TASK TO CARRY OUT
Extract every record, exactly as written, and ignore the pictures.

Records from a collection

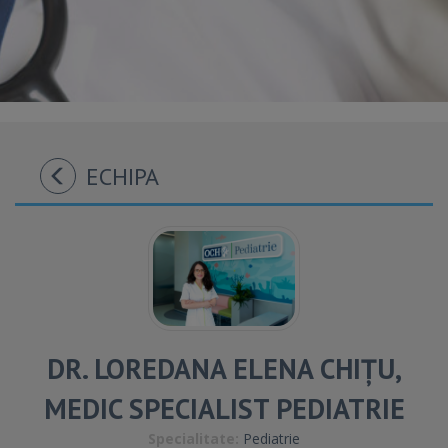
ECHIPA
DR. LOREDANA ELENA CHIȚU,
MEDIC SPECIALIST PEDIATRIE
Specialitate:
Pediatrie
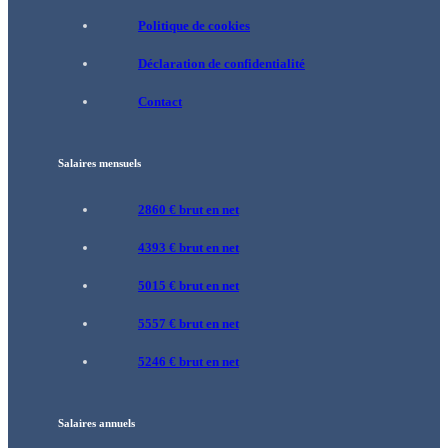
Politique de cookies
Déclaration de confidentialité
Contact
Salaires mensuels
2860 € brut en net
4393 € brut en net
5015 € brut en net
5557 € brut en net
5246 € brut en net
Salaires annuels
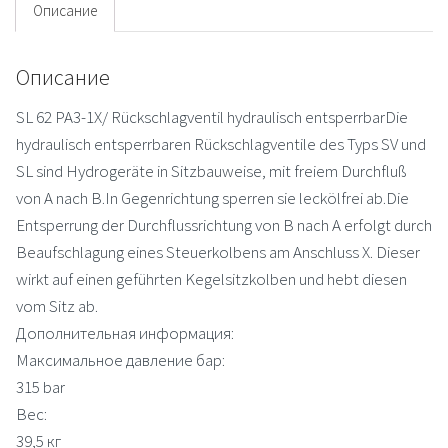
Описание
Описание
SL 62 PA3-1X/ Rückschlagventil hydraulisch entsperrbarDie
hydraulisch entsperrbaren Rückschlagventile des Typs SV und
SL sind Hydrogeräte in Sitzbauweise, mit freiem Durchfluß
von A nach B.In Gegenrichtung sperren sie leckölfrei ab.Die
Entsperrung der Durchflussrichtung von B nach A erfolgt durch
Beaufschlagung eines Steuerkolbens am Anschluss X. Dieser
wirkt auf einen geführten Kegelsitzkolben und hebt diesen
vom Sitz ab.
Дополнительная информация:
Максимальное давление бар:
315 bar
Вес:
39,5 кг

OUTPUT
ECHIPA
DR. LOREDANA ELENA CHIȚU,
MEDIC SPECIALIST PEDIATRIE
Specialitate:
Pediatrie
Politique de cookies
Déclaration de confidentialité
Contact
Salaires mensuels
2860 € brut en net
4393 € brut en net
5015 € brut en net
5557 € brut en net
5246 € brut en net
Salaires annuels
Описание
Описание
SL 62 PA3-1X/ Rückschlagventil hydraulisch entsperrbarDie
hydraulisch entsperrbaren Rückschlagventile des Typs SV und
SL sind Hydrogeräte in Sitzbauweise, mit freiem Durchfluß
von A nach B.In Gegenrichtung sperren sie leckölfrei ab.Die
Entsperrung der Durchflussrichtung von B nach A erfolgt durch
Beaufschlagung eines Steuerkolbens am Anschluss X. Dieser
wirkt auf einen geführten Kegelsitzkolben und hebt diesen
vom Sitz ab.
Дополнительная информация:
Максимальное давление бар:
315 bar
Вес:
39,5 кг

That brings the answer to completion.